Another blast came from the whistle. "By Jove, she's going to stop!" said Cullin. "What on earth's the meaning of that?"

With prodigious shriek and roar of steam, with clinching, crunching air-brakes on the glistening tires, with sparks flying from the whirring wheels and signal-lanterns swinging at the side, No. 4 came rushing in. As the baggage-car shot by, a little group of men stood by the doorway about a recumbent figure, and the conductor whisked up his lantern and started after it. When nearly opposite the caboose the big train settled to a stop. Four pairs of strong arms lifted the prostrate figure from one car to the other.
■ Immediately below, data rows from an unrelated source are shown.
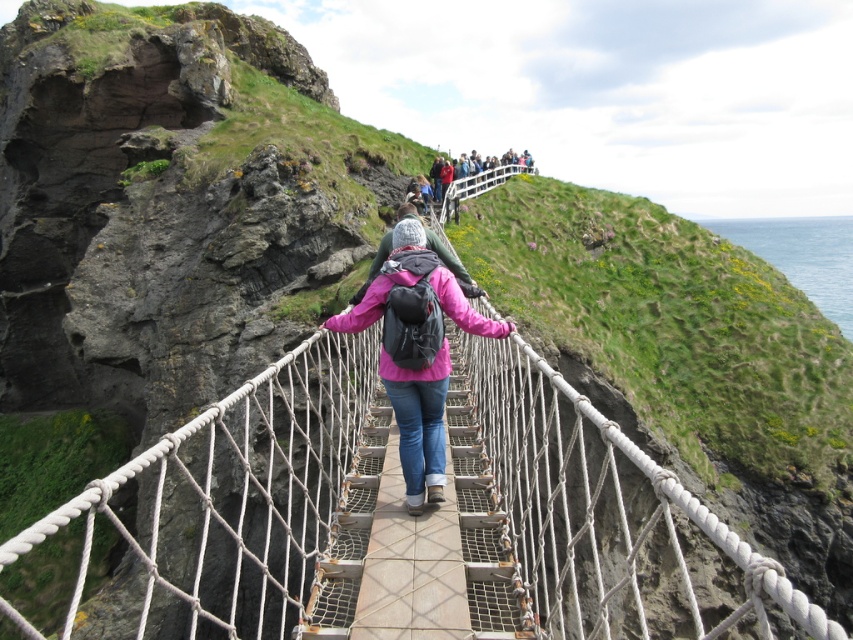 What are the coordinates of `matte pink jacket at center` in the screenshot? It's located at (415, 289).

Can you confirm if matte pink jacket at center is positioned above matte black backpack at upper center?

No, matte pink jacket at center is not above matte black backpack at upper center.

I want to click on matte pink jacket at center, so click(415, 289).

Which is below, green grassy at upper center or wooden planks at center?

wooden planks at center is lower down.

Between green grassy at upper center and wooden planks at center, which one has more height?

Standing taller between the two is green grassy at upper center.

Who is more distant from viewer, (786, 330) or (421, 625)?

Point (786, 330)

In order to click on green grassy at upper center in this screenshot , I will do `click(671, 324)`.

Is matte pink jacket at center to the right of wooden planks at center from the viewer's perspective?

Indeed, matte pink jacket at center is positioned on the right side of wooden planks at center.

Does point (421, 390) lie behind point (433, 534)?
There were brief, hurried words. A lantern waved; the whistle sounded two quick blasts; No. 4 slowly started, quickly gained speed, and, almost as quickly as it came, was steaming away for Buffalo Butte, its pale lamps gleaming dimly in the gathering light. The conductor came running forward.
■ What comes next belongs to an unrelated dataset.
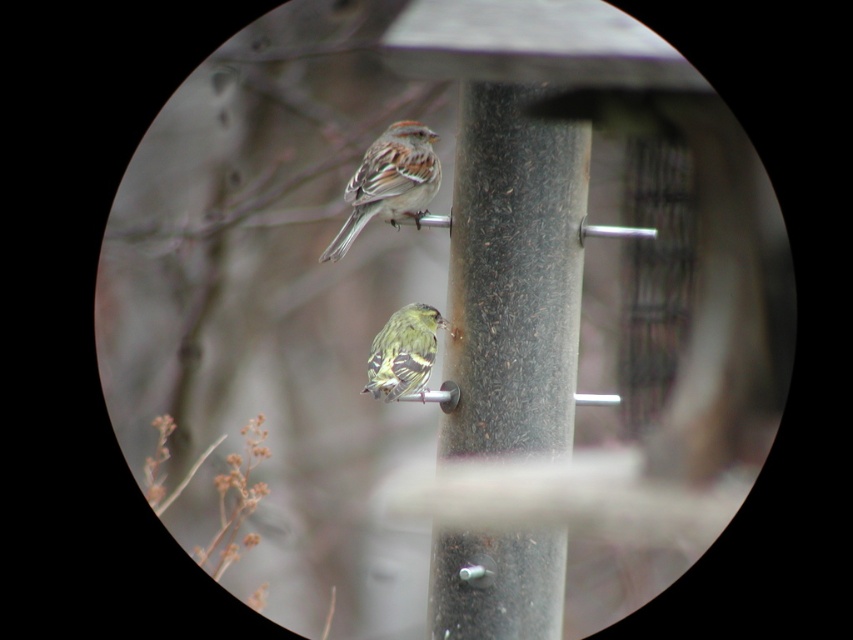 Does brown speckled feathers at upper center appear on the left side of yellow-green speckled sparrow at center?

Correct, you'll find brown speckled feathers at upper center to the left of yellow-green speckled sparrow at center.

Is point (368, 172) more distant than point (421, 371)?

Yes, point (368, 172) is behind point (421, 371).

Locate an element on the screen. The height and width of the screenshot is (640, 853). brown speckled feathers at upper center is located at coordinates (389, 182).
"Pull out for Argenta, Ben!" he shouted. "Say, young feller, drop shovelling and come back. I've got nobody to help me, and here No. 4's loaded me with a half-dead man to be taken home. There's a row at the mines. Every man is out from Silver Shield!"


CHAPTER VI[ToC]

FIRST AID TO THE WOUNDED

Slowly, jerkily, the Time Freight began to gather headway as the big Mogul pulled, hissing loudly, from the siding to the main track, the ugly brown cars winding grudgingly after. This was before the days of mile-long freight-trains with air-brakes and patent couplers. Over the grades of the Transcontinental no engine yet had pulled more than twenty "empties." There was ever the danger of breaking in two. In the dim interior of the caboose the conductor, with Geordie Graham by his side, was bending over a battered and dishevelled form. As the rear trucks went clicking over the switch-points, the former sprang to the open doorway to see that his brakeman reset and locked the switch, and with a swift run overtook the caboose and swung himself aboard.

"I'll be up in a minute, Andy," cried Cullin to his aid, already scrambling up the iron ladder for his station on the roof. "This poor devil's battered into pulp and I can't leave him." And again he was by Graham's side—Graham who, kneeling now and sponging with cold water the bruised, hacked, disfigured face of the senseless victim, had made a startling discovery.